Il y avait un autre homme, qui avait près de la soixantaine ; j’avais entendu dire qu’il avait été le secrétaire d’un avocat avant de quitter son emploi et de s’installer au café. Pendant tout le temps que je le regardais, il avait devant lui du papier A4 à lignes comme celui qu’on utilise pour les procès, un stylo à bille et, frénétiquement, il passait son temps à noircir ces papiers. J’étais au début de la voie de l’écriture et j’étais jaloux de ce flot ininterrompu que n’arrêtait aucun écueil psychologique, aucune désillusion. Je me disais qu’il écrivait le roman de sa vie, qu’il venait de découvrir enfin le fil qui liait les fragments de son existence, et qu’il n’y avait plus de recoins inconnus où se cacheraient des souvenirs.
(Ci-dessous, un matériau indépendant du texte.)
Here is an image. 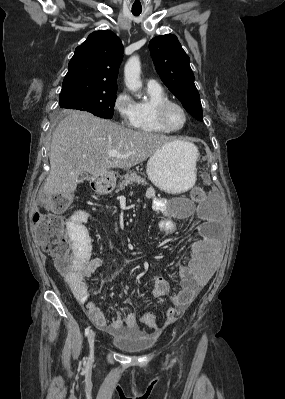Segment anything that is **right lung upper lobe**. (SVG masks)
I'll list each match as a JSON object with an SVG mask.
<instances>
[{
    "instance_id": "obj_1",
    "label": "right lung upper lobe",
    "mask_w": 285,
    "mask_h": 399,
    "mask_svg": "<svg viewBox=\"0 0 285 399\" xmlns=\"http://www.w3.org/2000/svg\"><path fill=\"white\" fill-rule=\"evenodd\" d=\"M124 47L116 34L100 30L75 49L60 94L77 91H117Z\"/></svg>"
}]
</instances>
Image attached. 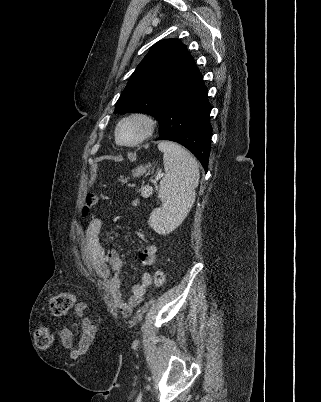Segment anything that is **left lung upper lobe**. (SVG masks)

Sa manière d’être penché sur le papier, de fumer, de boire son café, qu’il oubliait devant lui, tout cela c’est parce qu’il voyait de ses propres yeux des événements qui avaient recouvert la vapeur et l’odeur du café chaud.
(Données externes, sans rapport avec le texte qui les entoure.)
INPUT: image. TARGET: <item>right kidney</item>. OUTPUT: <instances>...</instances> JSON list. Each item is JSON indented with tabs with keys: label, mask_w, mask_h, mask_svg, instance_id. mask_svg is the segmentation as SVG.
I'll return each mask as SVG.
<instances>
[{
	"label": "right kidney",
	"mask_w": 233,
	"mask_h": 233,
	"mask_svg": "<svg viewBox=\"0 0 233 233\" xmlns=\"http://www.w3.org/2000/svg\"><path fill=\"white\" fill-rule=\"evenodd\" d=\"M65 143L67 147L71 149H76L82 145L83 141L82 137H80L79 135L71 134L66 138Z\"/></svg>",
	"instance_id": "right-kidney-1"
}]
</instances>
Un jour, il fut pris à partie par un intellectuel de gauche, qui se distinguait par son agressivité et son désir d’attaquer gratuitement les faibles et les indécis, c’était un trait courant des intellectuels des années 1960, 70 et 80 ; les cafés et les bars étaient le théâtre qui porterait en lui ce vaste catalogue de situations analogues, affrontements rieurs, agressifs, blessants ou humiliants. Certains en sortaient tête baissée, sans plus rien voir autour d’eux. Cet intellectuel essaya donc de se moquer de lui : cette concentration sur l’écriture n’était, en fait, qu’une même phrase qu’il répétait, ou plusieurs phrases, ou un délire de lettres sans rive. Il avait découvert cela et avait voulu l’y confronter, mais l’homme se leva et poursuivit l’intellectuel avec ses chaussures brandies en l’air. Oui, avec ses chaussures. Et il le pourchassa jusqu’à l’extérieur du café. Car il pouvait tout tolérer, sauf qu’on perturbe ces heures qu’il passait penché sur le papier à le noircir. Le lendemain, cet événement ne l’avait pas le moins du monde égratigné, ni n’avait blessé la fierté de l’écrivain qu’il portait en lui, et il se remit à noircir des pages, la tasse de café froid devant lui.

Un ancien habitué du café m’a raconté que ces papiers et ces cahiers étaient en réalité des plaintes qu’il déposait auprès de qui de droit, pour protester contre un abus qu’il aurait subi de la part de quelque institution gouvernementale. Peut-être, mais cet abus s’était amplifié et s’était emparé de lui au point que la rédaction de ces plaintes était devenue un culte absolu dont il ne pouvait abandonner aucune obligation, aussi minime soit-elle.

L’une des filles du groupe qui venait au café le vendredi au début des années 1980 allait devenir ma femme, 10 ans après cet incident. Je ne lui avais parlé à l’époque, ni ne l’avais même remarquée, mais notre désir de fréquenter le café, malgré des motivations différentes, a facilité la rencontre. Sinon, je ne sais pas dans quel autre cadre j’aurais pu la rencontrer. Ces 10 années étaient gravées dans la mémoire du café. Quand je venais tôt, ou quand il nous voyait ensemble, cet écrivain nous tendait un mouchoir en papier en souriant pour sécher notre sueur si on était en été. On représentait pour lui quelque chose de beau ou on ravivait en lui un ancien souvenir, ou on ranimait l’un de ces fils qu’il tirait dans le vaste écheveau de la vie dont il tissait un roman qu’il écrivait tout au long des heures et des années passées au café.

Alaa Khaled

Né à Damas en 1966, il a toujours vécu à Alexandrie d’où il est diplômé de la faculté des sciences après avoir suivi des études de chimie. Il publie depuis 1999, en collaboration avec la photographe Salwa Rachad et Mohab Nasr la revue Amkenah, consacrée à la « culture du lieu ». La revue patronne également une collection littéraire lancée en 2003. Il a écrit plusieurs recueils de poèmes et d’ouvrages en prose. En 1990, il publie Gassad aleq bi machiaat al-hibr (un corps suspendu par la volonté de l’encre) au sein de la revue Masriya puis Korséyane motaqabélane (deux chaises face-à-face), aux éditions Charqiyat.

En 2007, il publie Tosbéhina ala khaïr (bonne nuit), toujours aux éditions Charqiyat. Le poète y évoque la mort de sa mère, la privation et le vide qui en résultent. Il est nommé pour le prix Lettre Ulysses Award pour le reportage en 2005.